What they measure: Shot attempts from the most dangerous areas of the ice.
The “high-danger” zone is typically defined as the area directly in front of the net (the royal road area) and includes slot shots and cross-ice passes converted to shots. High-danger chances are a subset of expected goals — they represent the highest-probability scoring opportunities.
What it measures: Shooting percentage + save percentage, combined.
PDO is the sum of a team’s on-ice shooting percentage and save percentage. The league average is always 100 (or 1.000). Teams above 100 are “running hot” — they’re scoring on a high percentage of their shots and their goalie is stopping more than expected. Teams below 100 are “cold.”
Why it matters: PDO regresses toward 100 over time.
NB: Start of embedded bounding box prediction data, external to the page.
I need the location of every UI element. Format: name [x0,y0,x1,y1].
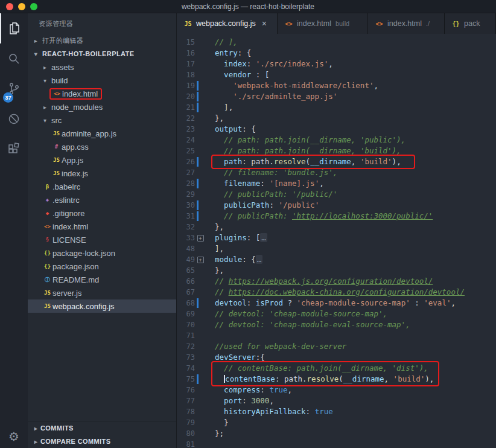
code-line-32[interactable]: 32 }, [177,222,496,232]
code-line-29[interactable]: 29 // publicPath: '/public/' [177,189,496,200]
file-entry: β.babelrc [40,182,82,191]
tree-folder-react-hot-boilerplate[interactable]: ▾REACT-HOT-BOILERPLATE [28,47,176,60]
tab-webpack-config-js[interactable]: JSwebpack.config.js× [177,13,278,34]
tree-file--babelrc[interactable]: β.babelrc [28,180,176,193]
section-commits[interactable]: ▸ COMMITS [28,421,176,435]
fold-expand-icon[interactable]: + [195,232,206,243]
source-control-icon[interactable]: 37 [0,74,28,104]
item-label: App.js [62,156,83,165]
tree-file-app-css[interactable]: #app.css [28,140,176,153]
tree-folder-assets[interactable]: ▸assets [28,60,176,74]
code-line-21[interactable]: 21 ], [177,102,496,113]
code-text: // ], [206,37,238,48]
tree-folder-node-modules[interactable]: ▸node_modules [28,100,176,114]
fold-gutter [195,395,206,406]
file-entry: REACT-HOT-BOILERPLATE [40,50,136,57]
fold-gutter [195,37,206,48]
fold-gutter [195,363,206,374]
code-line-15[interactable]: 15 // ], [177,37,496,48]
code-line-31[interactable]: 31 // publicPath: 'http://localhost:3000… [177,211,496,222]
code-line-75[interactable]: 75 contentBase: path.resolve(__dirname, … [177,374,496,385]
debug-icon[interactable] [0,104,28,134]
code-line-73[interactable]: 73 devServer:{ [177,352,496,363]
code-line-20[interactable]: 20 './src/adminlte_app.js' [177,91,496,102]
code-line-30[interactable]: 30 publicPath: '/public' [177,200,496,211]
tree-folder-build[interactable]: ▾build [28,74,176,87]
code-line-18[interactable]: 18 vendor : [ [177,69,496,80]
code-text: 'webpack-hot-middleware/client', [206,80,378,91]
code-line-71[interactable]: 71 [177,330,496,341]
line-number: 21 [177,102,195,113]
tree-file-index-js[interactable]: JSindex.js [28,167,176,180]
code-line-25[interactable]: 25 // path: path.join(__dirname, 'build'… [177,146,496,156]
section-compare-commits[interactable]: ▸ COMPARE COMMITS [28,435,176,448]
code-line-81[interactable]: 81 [177,439,496,448]
file-entry: #app.css [49,142,91,152]
tree-file-index-html[interactable]: <>index.html [28,87,176,100]
code-line-17[interactable]: 17 index: './src/index.js', [177,59,496,69]
code-line-74[interactable]: 74 // contentBase: path.join(__dirname, … [177,363,496,374]
code-line-67[interactable]: 67 // https://doc.webpack-china.org/conf… [177,287,496,298]
code-line-69[interactable]: 69 // devtool: 'cheap-module-source-map'… [177,309,496,319]
code-line-48[interactable]: 48 ], [177,243,496,254]
code-line-27[interactable]: 27 // filename: 'bundle.js', [177,167,496,178]
code-line-65[interactable]: 65 }, [177,265,496,276]
tab-dir-hint: build [335,20,349,27]
tree-folder-打开的编辑器[interactable]: ▸打开的编辑器 [28,34,176,47]
tree-file-license[interactable]: §LICENSE [28,233,176,246]
explorer-icon[interactable] [0,13,28,43]
code-line-80[interactable]: 80 }; [177,428,496,439]
tab-index-html[interactable]: <>index.html./ [368,13,445,34]
tree-file--gitignore[interactable]: ◆.gitignore [28,206,176,220]
settings-gear-icon[interactable]: ⚙ [0,425,28,448]
code-line-49[interactable]: 49+ module: {… [177,254,496,265]
tree-file-index-html[interactable]: <>index.html [28,220,176,233]
code-line-78[interactable]: 78 historyApiFallback: true [177,406,496,417]
code-text: // https://webpack.js.org/configuration/… [206,276,433,287]
code-line-70[interactable]: 70 // devtool: 'cheap-module-eval-source… [177,319,496,330]
sidebar-bottom-sections: ▸ COMMITS ▸ COMPARE COMMITS [28,421,176,448]
code-line-66[interactable]: 66 // https://webpack.js.org/configurati… [177,276,496,287]
tab-index-html[interactable]: <>index.htmlbuild [278,13,368,34]
code-line-22[interactable]: 22 }, [177,113,496,124]
code-line-79[interactable]: 79 } [177,417,496,428]
fold-gutter [195,341,206,352]
json-file-icon: {} [42,250,52,256]
code-line-28[interactable]: 28 filename: '[name].js', [177,178,496,189]
code-line-19[interactable]: 19 'webpack-hot-middleware/client', [177,80,496,91]
tree-file-adminlte-app-js[interactable]: JSadminlte_app.js [28,127,176,140]
code-editor[interactable]: 15 // ],16 entry: {17 index: './src/inde… [177,34,496,448]
code-line-24[interactable]: 24 // path: path.join(__dirname, 'public… [177,135,496,146]
code-line-77[interactable]: 77 port: 3000, [177,395,496,406]
fold-expand-icon[interactable]: + [195,254,206,265]
code-line-72[interactable]: 72 //used for webpack-dev-server [177,341,496,352]
code-line-16[interactable]: 16 entry: { [177,48,496,59]
line-number: 68 [177,298,195,309]
fold-gutter [195,69,206,80]
search-icon[interactable] [0,43,28,74]
code-line-76[interactable]: 76 compress: true, [177,385,496,395]
line-number: 32 [177,222,195,232]
tree-file-webpack-config-js[interactable]: JSwebpack.config.js [28,299,176,313]
tab-pack[interactable]: {}pack [445,13,496,34]
tree-file-package-json[interactable]: {}package.json [28,260,176,273]
code-line-23[interactable]: 23 output: { [177,124,496,135]
code-text: entry: { [206,48,251,59]
tree-file-app-js[interactable]: JSApp.js [28,153,176,167]
chevron-right-icon: ▸ [40,64,49,71]
code-line-26[interactable]: 26 path: path.resolve(__dirname, 'build'… [177,156,496,167]
html-file-icon: <> [52,91,62,97]
tree-file-server-js[interactable]: JSserver.js [28,286,176,299]
js-file-icon: JS [51,157,62,163]
tree-file--eslintrc[interactable]: ◈.eslintrc [28,193,176,206]
code-text: historyApiFallback: true [206,406,333,417]
code-line-33[interactable]: 33+ plugins: [… [177,232,496,243]
tree-file-package-lock-json[interactable]: {}package-lock.json [28,246,176,260]
tree-file-readme-md[interactable]: ⓘREADME.md [28,273,176,286]
code-line-68[interactable]: 68 devtool: isProd ? 'cheap-module-sourc… [177,298,496,309]
close-tab-icon[interactable]: × [262,19,267,28]
code-text: // devtool: 'cheap-module-source-map', [206,309,387,319]
extensions-icon[interactable] [0,134,28,164]
code-text: }, [206,222,224,232]
tree-folder-src[interactable]: ▾src [28,114,176,127]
A team with a PDO of 105 in the first two months is probably due for regression — their actual results will likely worsen even if their underlying play stays the same. PDO is a red flag or green flag for analysts when evaluating whether a team’s record reflects their true quality.
Modern NHL front offices don’t use any single metric in isolation. The typical analytical workflow:
Analytics don’t capture everything. Leadership, compete level, defensive zone awareness, and the ability to perform under playoff pressure remain difficult to quantify. A team of analytically perfect players can still lose in the playoffs.
The most sophisticated teams use analytics as one input among many — combining data with traditional scouting, coaching intuition, and player interviews. The goal isn’t to replace human judgment but to reduce the impact of cognitive biases and small-sample conclusions.
Understanding these metrics gives you a fundamentally different lens on the game. When a team’s xGF% is consistently above 55% but they’re losing games, you’re watching a team that’s playing well but running cold — and likely to bounce back. When a player’s Corsi is elite but their goals are down, the goals will probably return.
The numbers don’t tell the whole story. But ignoring them means missing half of it.
xG (expected goals) assigns a probability to each shot based on historical data. A shot from directly in front of the net on a rebound might carry an xG of 0.25 — meaning 25% of similar shots result in goals. A shot from the blue line with no traffic might be 0.03.
Corsi (CF%) is the percentage of all shot attempts directed at the opposing net while a player or team is on ice. It includes shots on goal, missed shots, and blocked shots. Above 52% is positive; above 55% is elite.
Corsi counts all shot attempts equally — a blue-line shot counts the same as a slot shot. Expected goals weight each shot by its probability of scoring. Most modern analysts prefer xG because it captures both volume and quality.
GSAX (Goals Saved Above Expected) compares a goalie’s actual goals allowed versus expected goals allowed based on shot quality faced. It’s the most accurate measure of goaltender value because it accounts for the difficulty of shots faced.
PDO is shooting percentage plus save percentage, always averaging 100 across the league. It measures luck — teams above 100 are running hot and tend to regress, teams below 100 are cold and tend to improve. It’s the most useful tool for identifying whether a team’s record is sustainable.